▶ [WHAT YOU NEED TO DO]
In the data below, find the line that contains "Till final: Anna" and the line that contains "Antal röstande: 584". Copy both, plus every line between them, exactly.

RECORDED DATA Start Marker

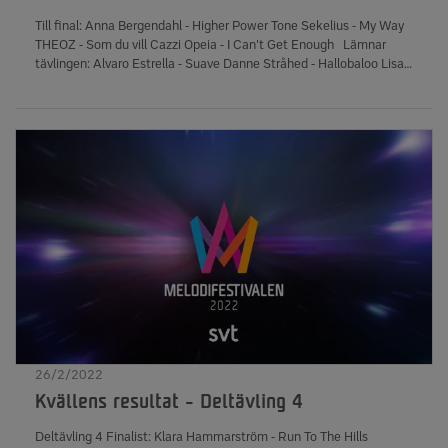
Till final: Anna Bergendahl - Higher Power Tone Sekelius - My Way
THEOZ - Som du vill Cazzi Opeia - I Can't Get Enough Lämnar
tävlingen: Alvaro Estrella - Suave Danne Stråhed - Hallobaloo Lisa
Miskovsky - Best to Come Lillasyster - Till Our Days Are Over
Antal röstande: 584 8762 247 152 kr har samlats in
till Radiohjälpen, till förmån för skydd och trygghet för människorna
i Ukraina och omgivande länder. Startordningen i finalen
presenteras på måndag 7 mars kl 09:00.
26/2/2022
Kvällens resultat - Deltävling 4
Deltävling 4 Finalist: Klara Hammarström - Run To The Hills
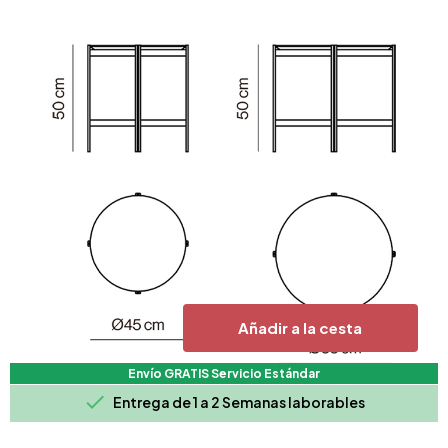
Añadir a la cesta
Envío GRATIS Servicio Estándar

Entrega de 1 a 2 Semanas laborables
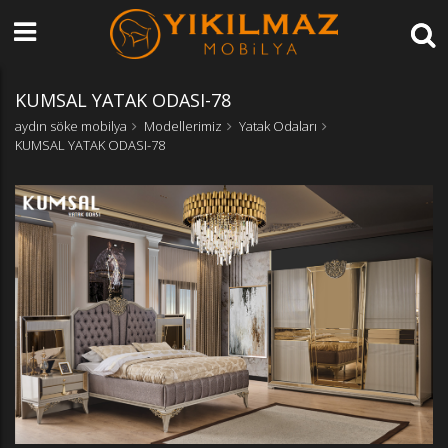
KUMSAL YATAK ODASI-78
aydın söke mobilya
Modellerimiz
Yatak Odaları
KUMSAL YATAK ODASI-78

RECORDED DATA End Marker
RECORDED DATA Start Marker

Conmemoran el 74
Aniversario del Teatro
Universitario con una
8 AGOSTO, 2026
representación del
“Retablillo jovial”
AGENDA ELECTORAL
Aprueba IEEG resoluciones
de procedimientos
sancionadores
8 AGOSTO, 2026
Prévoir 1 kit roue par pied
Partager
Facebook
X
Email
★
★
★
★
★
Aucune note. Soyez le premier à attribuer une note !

RECORDED DATA End Marker
RECORDED DATA Start Marker

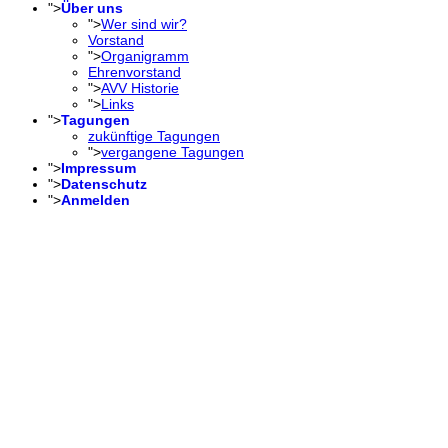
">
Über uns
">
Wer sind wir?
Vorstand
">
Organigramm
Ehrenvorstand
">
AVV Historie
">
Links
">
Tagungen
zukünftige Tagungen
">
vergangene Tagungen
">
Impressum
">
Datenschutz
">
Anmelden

RECORDED DATA End Marker

▶ [ANSWER FOR THE TASK]
Till final: Anna Bergendahl - Higher Power Tone Sekelius - My Way
THEOZ - Som du vill Cazzi Opeia - I Can't Get Enough Lämnar
tävlingen: Alvaro Estrella - Suave Danne Stråhed - Hallobaloo Lisa
Miskovsky - Best to Come Lillasyster - Till Our Days Are Over
Antal röstande: 584 8762 247 152 kr har samlats in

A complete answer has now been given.